Les zones de tension sont de deux types principaux :
– dans le premier, la lithosphère est soulevée par des bourrelets du manteau supérieur en voussures allongées, dont l’axe faillé et effondré constitue la limite des plaques tectoniques à partir de laquelle s’opère la genèse des fonds océaniques : c’est essentiellement la très longue zone des rifts subocéaniques et de leurs appendices intercontinentaux.
– le second type est lié à l’affrontement entre plaques tectoniques et se situe à l’arrière du front le long duquel deux plaques soit coulissent, soit se chevauchent, et où, obligatoirement, règnent des compressions incompatibles : ces zones sont les arcs tectoniques, tels ceux qui forment le « cercle de feu » du Pacifique ou celui des Antilles. L’importance de ce second genre de volcanisme est plus apparente que réel le car il s’agit d’un volcanisme principalement subaérien, donc très « présent » pour l’homme, et de plus, fortement explosif, donc redoutable, alors que le volcanisme du premier type, bien que fondamental, est effusif, peu violent et essentiellement sous-marin.

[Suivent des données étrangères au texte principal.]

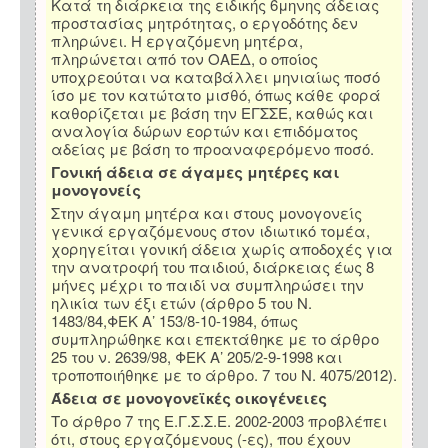
Κατά τη διάρκεια της ειδικής 6μηνης άδειας
προστασίας μητρότητας, ο εργοδότης δεν
πληρώνει. Η εργαζόμενη μητέρα,
πληρώνεται από τον ΟΑΕΔ, ο οποίος
υποχρεούται να καταβάλλει μηνιαίως ποσό
ίσο με τον κατώτατο μισθό, όπως κάθε φορά
καθορίζεται με βάση την ΕΓΣΣΕ, καθώς και
αναλογία δώρων εορτών και επιδόματος
αδείας με βάση το προαναφερόμενο ποσό.
Γονική άδεια σε άγαμες μητέρες και
μονογονείς
Στην άγαμη μητέρα και στους μονογονείς
γενικά εργαζόμενους στον ιδιωτικό τομέα,
χορηγείται γονική άδεια χωρίς αποδοχές για
την ανατροφή του παιδιού, διάρκειας έως 8
μήνες μέχρι το παιδί να συμπληρώσει την
ηλικία των έξι ετών (άρθρο 5 του Ν.
1483/84,ΦΕΚ Α’ 153/8-10-1984, όπως
συμπληρώθηκε και επεκτάθηκε με το άρθρο
25 του ν. 2639/98, ΦΕΚ Α’ 205/2-9-1998 και
τροποποιήθηκε με το άρθρο. 7 του Ν. 4075/2012).
Άδεια σε μονογονεϊκές οικογένειες
Το άρθρο 7 της Ε.Γ.Σ.Σ.Ε. 2002-2003 προβλέπει
ότι, στους εργαζόμενους (-ες), που έχουν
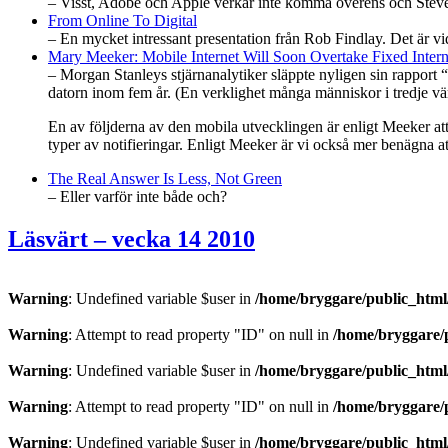
– Visst, Adobe och Apple verkar inte komma överens och Steve Jo
From Online To Digital
– En mycket intressant presentation från Rob Findlay. Det är vid 
Mary Meeker: Mobile Internet Will Soon Overtake Fixed Intern
– Morgan Stanleys stjärnanalytiker släppte nyligen sin rapport 
datorn inom fem år. (En verklighet många människor i tredje vä
En av följderna av den mobila utvecklingen är enligt Meeker att
typer av notifieringar. Enligt Meeker är vi också mer benägna att
The Real Answer Is Less, Not Green
– Eller varför inte både och?
Läsvärt – vecka 14 2010
Warning
: Undefined variable $user in
/home/bryggare/public_html/
Warning
: Attempt to read property "ID" on null in
/home/bryggare/p
Warning
: Undefined variable $user in
/home/bryggare/public_html/
Warning
: Attempt to read property "ID" on null in
/home/bryggare/p
Warning
: Undefined variable $user in
/home/bryggare/public_html/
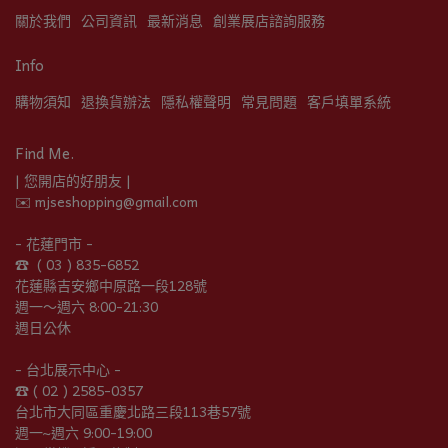
關於我們
公司資訊
最新消息
創業展店諮詢服務
Info
購物須知
退換貨辦法
隱私權聲明
常見問題
客戶填單系統
Find Me.
| 您開店的好朋友 |
✉️ mjseshopping@gmail.com
- 花蓮門市 -
☎︎  ( 03 ) 835-6852
花蓮縣吉安鄉中原路一段128號
週一～週六 8:00-21:30
週日公休
- 台北展示中心 -
☎︎ ( 02 ) 2585-0357
台北市大同區重慶北路三段113巷57號
週一~週六 9:00-19:00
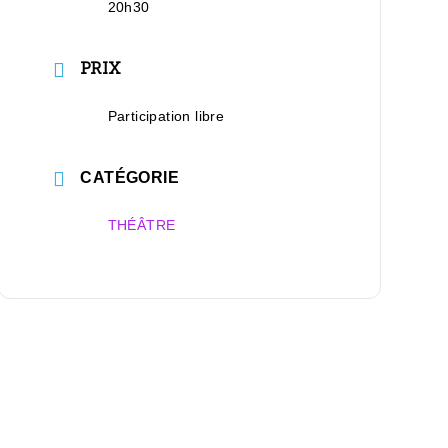
20h30
PRIX
Participation libre
CATÉGORIE
THÉÂTRE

Un volcanisme différent des deux précédents existe sur les plates-formes continentales. Il s’agit d’un volcanisme fissural (Dekkan, Tibesti, par exemple) ou d’un volcanisme d’appareils complexes (Massif Central en France), qui se développerait selon certaines zones de faiblesse de la croûte.
Un dernier groupe est celui des « points chauds ».

Fig. 21. La carte de nos volcans d’Auvergne.